Coolpix P600

W rankingu superzoomów opublikowanego we wrześniu 2014 aparat zajął drugą lokatę. Ma potężne, 60-krotne działo i odchylany ekran LCD.

Patrząc na aparat Nikona można powiedzieć, że pod względem budowy to jeden z najbardziej typowych przedstawicieli gatunku. Oczywiście P600 przypomina lustrzankę, choć w przeciwieństwie do modelu Samsunga nie jej wersję profesjonalną. Dysponuje co prawda solidnym uchwytem, ale jednym, umieszczonym w po prawej stronie korpusu.

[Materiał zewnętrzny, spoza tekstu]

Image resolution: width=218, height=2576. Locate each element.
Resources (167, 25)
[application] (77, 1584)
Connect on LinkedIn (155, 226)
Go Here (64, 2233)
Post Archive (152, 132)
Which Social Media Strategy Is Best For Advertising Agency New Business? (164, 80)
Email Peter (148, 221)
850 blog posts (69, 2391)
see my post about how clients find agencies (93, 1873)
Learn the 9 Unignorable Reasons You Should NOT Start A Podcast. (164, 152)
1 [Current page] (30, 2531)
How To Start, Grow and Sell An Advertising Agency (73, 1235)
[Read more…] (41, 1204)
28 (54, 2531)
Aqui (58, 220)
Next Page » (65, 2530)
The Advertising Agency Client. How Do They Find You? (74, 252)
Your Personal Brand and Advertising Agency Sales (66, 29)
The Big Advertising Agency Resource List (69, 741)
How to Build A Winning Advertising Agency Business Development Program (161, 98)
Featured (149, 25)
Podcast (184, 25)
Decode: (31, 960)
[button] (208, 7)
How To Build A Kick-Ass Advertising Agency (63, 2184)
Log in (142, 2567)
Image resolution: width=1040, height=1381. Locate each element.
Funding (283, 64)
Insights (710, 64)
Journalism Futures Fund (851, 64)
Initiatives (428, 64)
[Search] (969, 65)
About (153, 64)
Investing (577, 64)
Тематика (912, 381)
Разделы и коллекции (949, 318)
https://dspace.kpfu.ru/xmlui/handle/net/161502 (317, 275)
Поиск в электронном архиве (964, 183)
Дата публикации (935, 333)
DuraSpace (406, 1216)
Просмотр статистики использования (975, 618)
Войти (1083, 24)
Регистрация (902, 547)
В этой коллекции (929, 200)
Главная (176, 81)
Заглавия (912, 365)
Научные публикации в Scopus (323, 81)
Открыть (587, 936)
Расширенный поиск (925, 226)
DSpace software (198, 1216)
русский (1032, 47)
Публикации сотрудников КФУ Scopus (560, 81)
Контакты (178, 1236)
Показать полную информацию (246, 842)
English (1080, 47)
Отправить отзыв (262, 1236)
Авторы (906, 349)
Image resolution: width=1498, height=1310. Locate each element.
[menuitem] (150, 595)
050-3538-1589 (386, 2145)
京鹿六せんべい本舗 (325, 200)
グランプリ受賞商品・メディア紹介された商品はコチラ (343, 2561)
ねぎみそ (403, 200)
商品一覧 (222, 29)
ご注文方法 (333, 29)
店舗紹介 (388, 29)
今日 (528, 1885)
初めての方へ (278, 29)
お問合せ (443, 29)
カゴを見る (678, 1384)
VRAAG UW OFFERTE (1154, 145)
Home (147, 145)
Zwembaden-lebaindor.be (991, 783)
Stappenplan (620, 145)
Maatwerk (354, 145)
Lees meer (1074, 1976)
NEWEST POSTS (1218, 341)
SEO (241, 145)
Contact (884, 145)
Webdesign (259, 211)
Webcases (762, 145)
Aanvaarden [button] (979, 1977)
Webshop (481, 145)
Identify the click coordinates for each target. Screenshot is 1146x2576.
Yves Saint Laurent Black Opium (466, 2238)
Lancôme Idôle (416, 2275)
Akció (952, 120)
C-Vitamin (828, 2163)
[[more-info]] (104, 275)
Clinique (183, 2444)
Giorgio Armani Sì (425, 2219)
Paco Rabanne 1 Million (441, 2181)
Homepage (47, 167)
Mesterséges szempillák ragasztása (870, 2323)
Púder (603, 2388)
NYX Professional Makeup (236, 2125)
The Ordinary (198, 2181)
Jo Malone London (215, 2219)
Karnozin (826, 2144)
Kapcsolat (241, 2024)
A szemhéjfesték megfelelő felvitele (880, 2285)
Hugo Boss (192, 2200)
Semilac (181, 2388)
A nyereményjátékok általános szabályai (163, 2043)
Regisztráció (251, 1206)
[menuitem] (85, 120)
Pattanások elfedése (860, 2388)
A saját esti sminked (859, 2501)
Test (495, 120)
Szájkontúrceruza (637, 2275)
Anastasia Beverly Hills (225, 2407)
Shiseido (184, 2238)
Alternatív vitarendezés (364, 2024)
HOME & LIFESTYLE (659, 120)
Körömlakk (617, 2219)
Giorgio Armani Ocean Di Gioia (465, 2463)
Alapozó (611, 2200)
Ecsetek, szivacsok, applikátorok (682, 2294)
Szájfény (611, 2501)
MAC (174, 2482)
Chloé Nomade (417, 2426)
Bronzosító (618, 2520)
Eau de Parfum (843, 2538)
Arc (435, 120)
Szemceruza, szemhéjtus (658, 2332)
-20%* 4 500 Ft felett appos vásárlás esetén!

Warto nadmienić, że konstruktorzy okleili go gumą o wyjątkowo dobrych właściwościach antypoślizgowych. Sporą zaletę stanowi odchylany we wszystkich kierunkach panel LCD (wyświetlacz został osadzony na bocznym przegubie). Użytkownik może skorzystać także z elektronicznego wizjera. Jak na tę klasę aparatu wizjer jest całkiem przyzwoity (pokonują go tylko wizjery Lumixa FZ1000 i Sony RX10). Aparat nieźle należy ocenić za ergonomię. Na obudowie znajdują się dwa pokrętła zmiany wartości, koło nastaw trybu pracy (PASM) i dodatkowa dźwignia zoomu, zlokalizowana z boku obiektywu.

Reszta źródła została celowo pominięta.